Бумажкин улыбнулся, протянул мне широкую ладонь. От него пахло рыбой, он только что прилетел с Байкала. Лицо у Игоря было красное: солнце, еще несильное у земли, на высоте, через стекло кабины, успело опалить кожу. Игорь выше меня на целую голову, комбинезон на нем, шутили летчики, сшит меркой на индийского слона.
– Не могу, – вздохнул я. – Нет времени.
– Ты что! Без тебя обязательно проиграем.

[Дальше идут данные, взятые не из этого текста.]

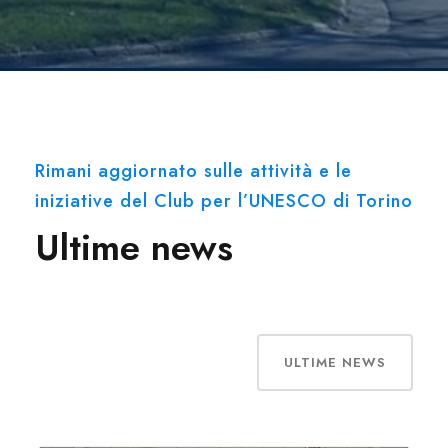
Rimani aggiornato sulle attività e le
iniziative del Club per l’UNESCO di Torino
Ultime news
ULTIME NEWS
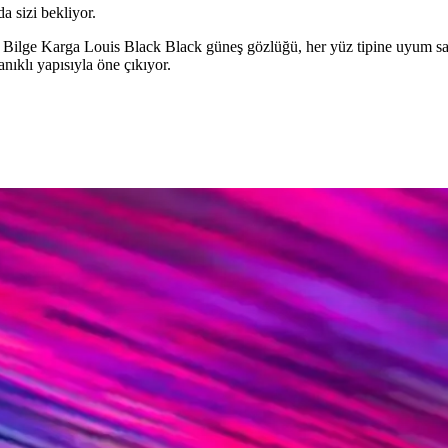
da sizi bekliyor.
n Bilge Karga Louis Black Black güneş gözlüğü, her yüz tipine uyum sağ
anıklı yapısıyla öne çıkıyor.
yonellik İçin En İyi Seçenekler
ı malzemeleriyle stilinizi tamamlar ve göz sağlığınızı korur. Geniş mod
 Trendler Hakkında Bilgiler
anımla göz sağlığını korumanın yollarını keşfedin.
n Uyumlu Buluşması
sunar. Moda dünyasında cesur ve özgün bir duruş sergilemek isteyenler iç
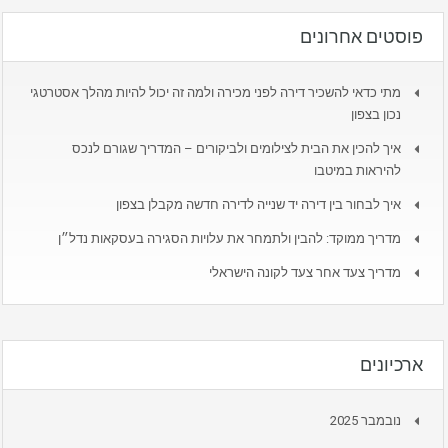
פוסטים אחרונים
מתי כדאי להשכיר דירה לפני מכירה ולמה זה יכול להיות מהלך אסטרטגי
נכון בצפון
איך להכין את הבית לצילומים ולביקורים – המדריך שגורם לנכס
להיראות במיטבו
איך לבחור בין דירה יד שנייה לדירה חדשה מקבלן בצפון
מדריך ממוקד: להבין ולתמחר את עלויות הסגירה בעסקאות נדל״ן
מדריך צעד אחר צעד לקונה הישראלי
ארכיונים
נובמבר 2025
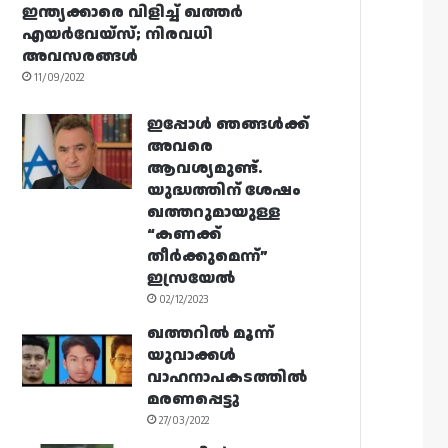
ഇന്ത്യക്കാരെ വിളിച്ച് ഖത്തർ
എയർവേയ്‌സ്; നിരവധി
അവസരങ്ങൾ
11/09/2022
ഇപ്പോൾ ഞങ്ങൾക്ക്
അവരെ
ആവശ്യമുണ്ട്.
യുദ്ധത്തിന് ശേഷം
ഖത്തറുമായുള്ള
“കണക്ക്
തീർക്കുമെന്ന്”
ഇസ്രയേൽ
02/12/2023
ഖത്തറിൽ മൂന്ന്
യുവാക്കൾ
വാഹനാപകടത്തിൽ
മരണപ്പെട്ടു
27/03/2022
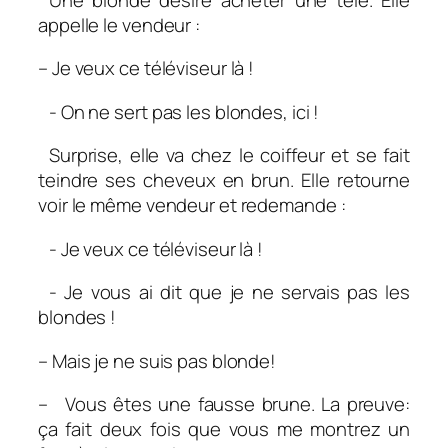
appelle le vendeur :
– Je veux ce téléviseur là !
- On ne sert pas les blondes, ici !
Surprise, elle va chez le coiffeur et se fait
teindre ses cheveux en brun. Elle retourne
voir le même vendeur et redemande :
- Je veux ce téléviseur là !
- Je vous ai dit que je ne servais pas les
blondes !
– Mais je ne suis pas blonde!
– Vous êtes une fausse brune. La preuve:
ça fait deux fois que vous me montrez un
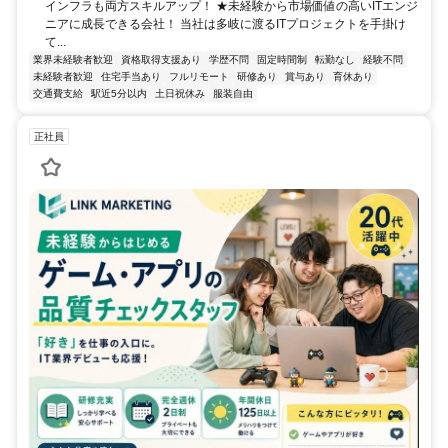
インフラも両方スキルアップ！ ★未経験から市場価値の高いITエンジ
ニアに成長できる会社！ 当社は多岐に渡るITプロジェクトを手掛け
て...
業界未経験者歓迎
資格取得支援あり
学歴不問
固定時間制
転勤なし
経験不問
未経験者歓迎
住宅手当あり
フルリモート
研修あり
賞与あり
育休あり
交通費支給
駅近5分以内
土日祝休み
服装自由
正社員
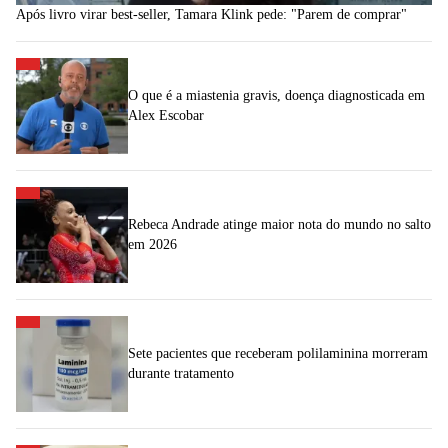
Após livro virar best-seller, Tamara Klink pede: "Parem de comprar"
O que é a miastenia gravis, doença diagnosticada em
Alex Escobar
Rebeca Andrade atinge maior nota do mundo no salto
em 2026
Sete pacientes que receberam polilaminina morreram
durante tratamento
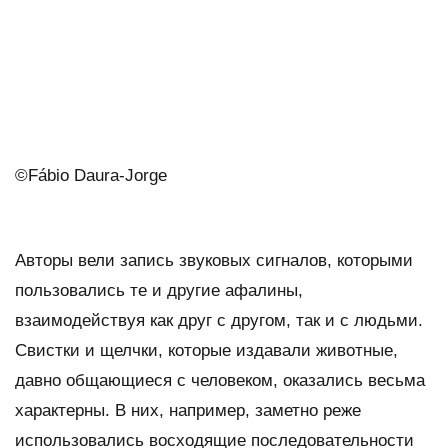
©Fábio Daura-Jorge
Авторы вели запись звуковых сигналов, которыми
пользовались те и другие афалины,
взаимодействуя как друг с другом, так и с людьми.
Свистки и щелчки, которые издавали животные,
давно общающиеся с человеком, оказались весьма
характерны. В них, например, заметно реже
использовались восходящие последовательности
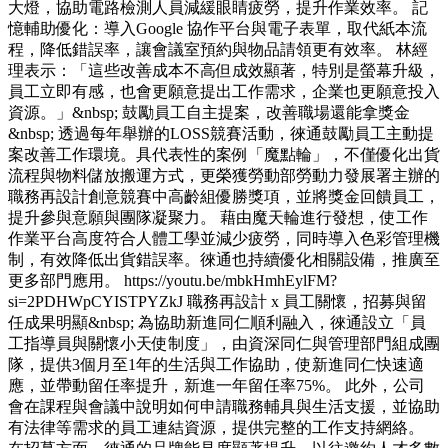
大燈，協助電路檢測人員減緩眼睛疲勞，提升作業效率。 記
憶輔助優化：導入Google 協作平台與電子表單，取代紙本流
程，降低錯誤率，讓會議室預約與物品請領更有效率。 林經
理表示：「這些改善成本不高但成效顯著，特別是螢幕升級，
員工立即有感，也會更願意提出工作需求，企業也更願意投入
資源。」&nbsp; 鼓勵員工自主提案，改善職場還能拿獎金
&nbsp; 透過每年舉辦的LOSS競賽活動，徠通鼓勵員工主動提
案改善工作環境。具代表性的案例「魔點輪」，不僅優化出貨
流程與物料儲放搬運方式，更榮獲勞動部勞動力發展署主辦的
職務再設計創意競賽中高齡組優勝獎項，並將獎金回饋員工，
提升參與意願與團隊凝聚力。 藉由魔天輪進行發想，使工作
作業平台高度符合人體工學並減少疲勞，同時導入色彩管理機
制，有效降低出貨錯誤率。徠通也持續優化相關設備，推廣至
更多部門應用。 https://youtu.be/mbkHmhEylFM?
si=2PDHWpCYISTPYZkJ 職務再設計 x 員工關懷，招募與留
任成果明顯&nbsp; 為協助新進同仁順利融入，徠通設立「員
工指導員與關懷小天使制度」，由資深同仁與管理部門組成團
隊，提供3個月至1年的生活與工作協助，使新進同仁快速適
應，並帶動留任率提升，新進一年留任率75%。 此外，公司
會在課程與會議中說明如何申請職務輔具與生活支援，並協助
有法律等需求的員工連結資源，提供完整的工作支持網絡。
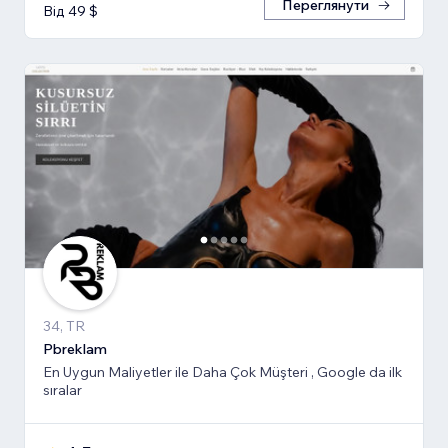
Переглянути
Від 49 $
34, TR
Pbreklam
En Uygun Maliyetler ile Daha Çok Müşteri , Google da ilk
sıralar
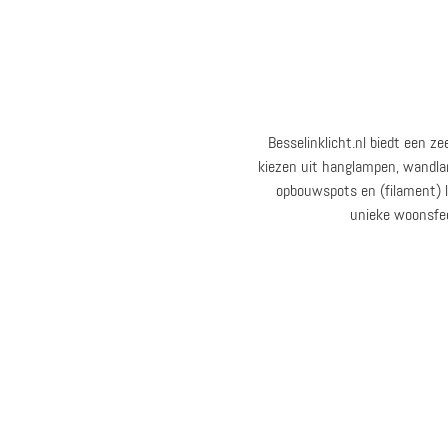
Besselinklicht.nl biedt een 
kiezen uit hanglampen, wandla
opbouwspots en (filament) li
unieke woonsfeer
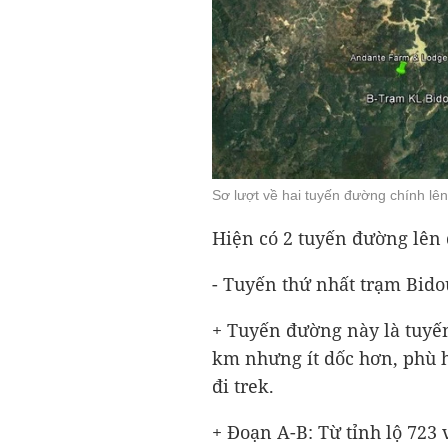
Sơ lượt về hai tuyến đường chính lên
Hiện có 2 tuyến đường lên 
- Tuyến thứ nhất trạm Bidou
+ Tuyến đường này là tuyế
km nhưng ít dốc hơn, phù 
đi trek.
+ Đoạn A-B: Từ tỉnh lộ 723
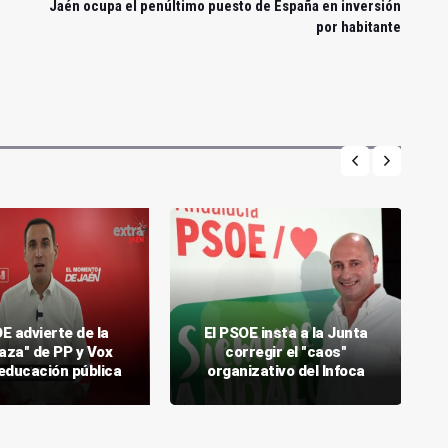
Jaén ocupa el penúltimo puesto de España en inversión
por habitante
E advierte de la
El PSOE insta a la Junta
za" de PP y Vox
corregir el "caos"
 educación pública
organizativo del Infoca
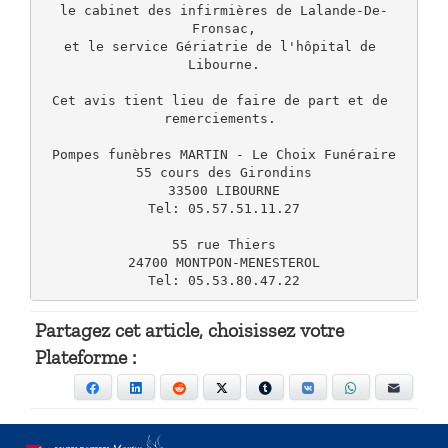
le cabinet des infirmières de Lalande-De-
Fronsac,

et le service Gériatrie de l'hôpital de 
Libourne.

Cet avis tient lieu de faire de part et de 
remerciements. 

Pompes funèbres MARTIN - Le Choix Funéraire

55 cours des Girondins

33500 LIBOURNE

Tel: 05.57.51.11.27

55 rue Thiers

24700 MONTPON-MENESTEROL

Tel: 05.53.80.47.22
Partagez cet article, choisissez votre
Plateforme :
Facebook
LinkedIn
Reddit
X
Tumblr
VKontakte
WhatsApp
E-mail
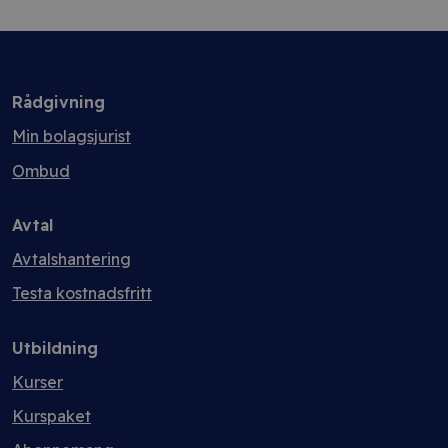
Rådgivning
Min bolagsjurist
Ombud
Avtal
Avtalshantering
Testa kostnadsfritt
Utbildning
Kurser
Kurspaket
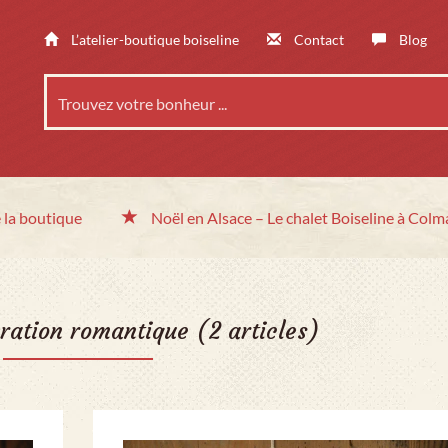
L’atelier-boutique boiseline
Contact
Blog
 la boutique
Noël en Alsace
– Le chalet
Boiseline à Colm
ration romantique
(2 articles)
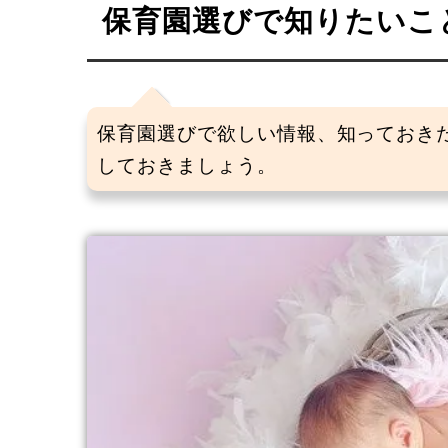
保育園選びで知りたいこ
保育園選びで欲しい情報、知っておき
しておきましょう。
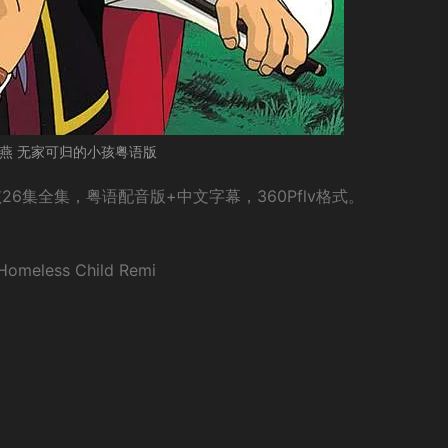
燕 无家可归的小孩粤语版
6集全集，粤语配音版+中文字幕，360Pflv格式。
less Child Remi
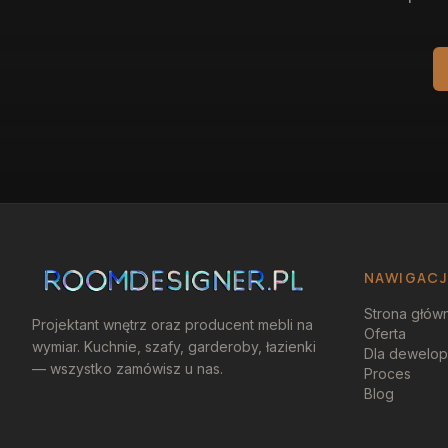
NAWIGAC
Strona głów
Projektant wnętrz oraz producent mebli na
Oferta
wymiar. Kuchnie, szafy, garderoby, łazienki
Dla dewelo
— wszystko zamówisz u nas.
Proces
Blog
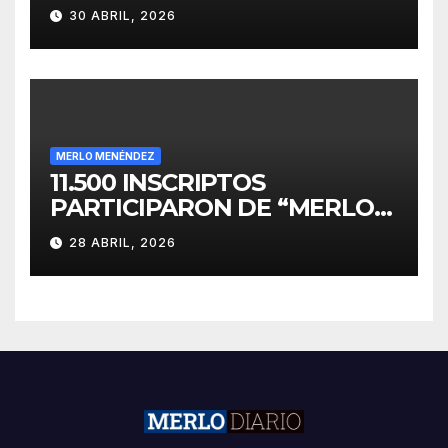
PARA EL DESARROLLO DE
30 ABRIL, 2026
INVERSIONES
MERLO MENÉNDEZ
11.500 INSCRIPTOS
PARTICIPARON DE “MERLO
CORRE POR MALVINAS”
28 ABRIL, 2026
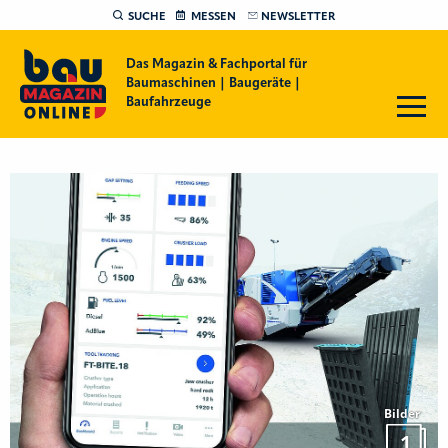
SUCHE
MESSEN
NEWSLETTER
Das Magazin & Fachportal für
Baumaschinen | Baugeräte |
Baufahrzeuge
Bilder
1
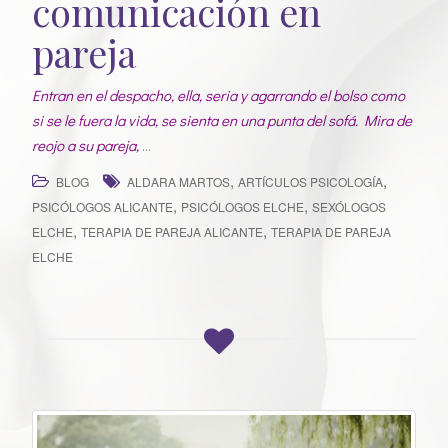
comunicación en
pareja
Entran en el despacho, ella, seria y agarrando el bolso como
si se le fuera la vida, se sienta en una punta del sofá. Mira de
reojo a su pareja,
…
,
,
BLOG
ALDARA MARTOS
ARTÍCULOS PSICOLOGÍA
,
,
PSICÓLOGOS ALICANTE
PSICÓLOGOS ELCHE
SEXÓLOGOS
,
,
ELCHE
TERAPIA DE PAREJA ALICANTE
TERAPIA DE PAREJA
ELCHE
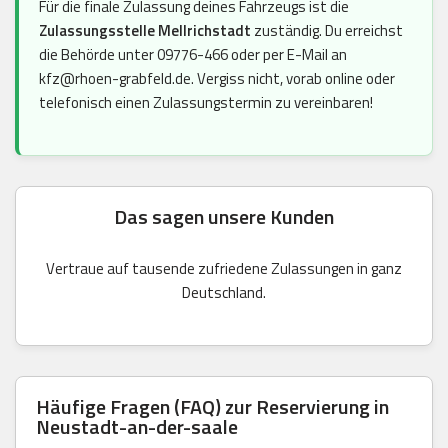
Für die finale Zulassung deines Fahrzeugs ist die
Zulassungsstelle Mellrichstadt
zuständig. Du erreichst
die Behörde unter 09776-466 oder per E-Mail an
kfz@rhoen-grabfeld.de. Vergiss nicht, vorab online oder
telefonisch einen Zulassungstermin zu vereinbaren!
Das sagen unsere Kunden
Vertraue auf tausende zufriedene Zulassungen in ganz
Deutschland.
Häufige Fragen (FAQ) zur Reservierung in
Neustadt-an-der-saale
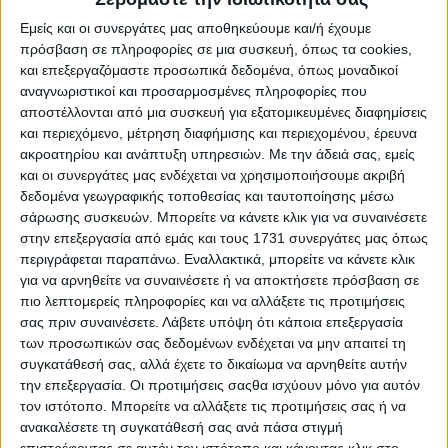
στα επίπεδα που διαπραγματεύονταν πριν από τη
σύγκρουση Ιράν-ΗΠΑ.
Εμείς και οι συνεργάτες μας αποθηκεύουμε και/ή έχουμε
πρόσβαση σε πληροφορίες σε μια συσκευή, όπως τα cookies,
Σύμφωνα με τον Tim Waterer, επικεφαλής αναλυτή
και επεξεργαζόμαστε προσωπικά δεδομένα, όπως μοναδικοί
αγορών της KCM Trade, η σταδιακή αποκατάσταση της
αναγνωριστικοί και προσαρμοσμένες πληροφορίες που
προσφοράς έχει περιορίσει το γεωπολιτικό ασφάλιστρο
αποστέλλονται από μια συσκευή για εξατομικευμένες διαφημίσεις
κινδύνου στις τιμές. Ωστόσο, όπως σημειώνει, οι
και περιεχόμενο, μέτρηση διαφήμισης και περιεχομένου, έρευνα
επενδυτές παραμένουν επιφυλακτικοί απέναντι στη
ακροατηρίου και ανάπτυξη υπηρεσιών.
Με την άδειά σας, εμείς
βιωσιμότητα της εκεχειρίας, δεδομένης της
μεταβλητότητας στις σχέσεις Ουάσιγκτον-Τεχεράνης.
και οι συνεργάτες μας ενδέχεται να χρησιμοποιήσουμε ακριβή
δεδομένα γεωγραφικής τοποθεσίας και ταυτοποίησης μέσω
Η αγορά στρέφει πλέον την προσοχή της στα στοιχεία
σάρωσης συσκευών. Μπορείτε να κάνετε κλικ για να συναινέσετε
ζήτησης, κυρίως από την Κίνα, καθώς μεγάλο μέρος των
στην επεξεργασία από εμάς και τους 1731 συνεργάτες μας όπως
θετικών ειδήσεων για την προσφορά έχει ήδη
περιγράφεται παραπάνω. Εναλλακτικά, μπορείτε να κάνετε κλικ
ενσωματωθεί στις τιμές.
για να αρνηθείτε να συναινέσετε ή να αποκτήσετε πρόσβαση σε
πιο λεπτομερείς πληροφορίες και να αλλάξετε τις προτιμήσεις
Ο πρόεδρος των ΗΠΑ Ντόναλντ Τραμπ, παράλληλα,
σας πριν συναινέσετε.
Λάβετε υπόψη ότι κάποια επεξεργασία
δήλωσε ότι η Ουάσιγκτον είτε θα καταλήξει σε συμφωνία
των προσωπικών σας δεδομένων ενδέχεται να μην απαιτεί τη
με το Ιράν είτε θα "ολοκληρώσει τη δουλειά",
συγκατάθεσή σας, αλλά έχετε το δικαίωμα να αρνηθείτε αυτήν
επαναφέροντας την απειλή στρατιωτικής δράσης.
την επεξεργασία. Οι προτιμήσεις σαςθα ισχύουν μόνο για αυτόν
Οι επενδυτές συνεχίζουν να παρακολουθούν στενά τις
τον ιστότοπο. Μπορείτε να αλλάξετε τις προτιμήσεις σας ή να
εξελίξεις γύρω από τα Στενά του Ορμούζ, κρίσιμο πέρασμα
ανακαλέσετε τη συγκατάθεσή σας ανά πάσα στιγμή
για τις παγκόσμιες εξαγωγές πετρελαίου. Σύμφωνα με τον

– Я ребятишек привез с собой.
– А, – сочувственно протянул Игорь. – Куда ты их, в интернат?
Мне стало даже забавно. Оказывается, мысли у многих работают одинаково, на короткое замыкание, и, наверное, случись такое с другим, я бы сказал то же самое.
– Нет, будут жить со мной. Без меня они, как цыплята без курицы.
– Что верно, то верно, – глубокомысленно протянул Бумажкин. – Пусть Сорокин квартиру выделяет. Я с ним сейчас же поговорю.
– Уже без тебя решили, кому дать, кому нет, – сказал подошедший Добрецов.
Игорь не ответил, только прищурился, молча достал из портфеля гигиенический пакет, набитый омулем, протянул мне.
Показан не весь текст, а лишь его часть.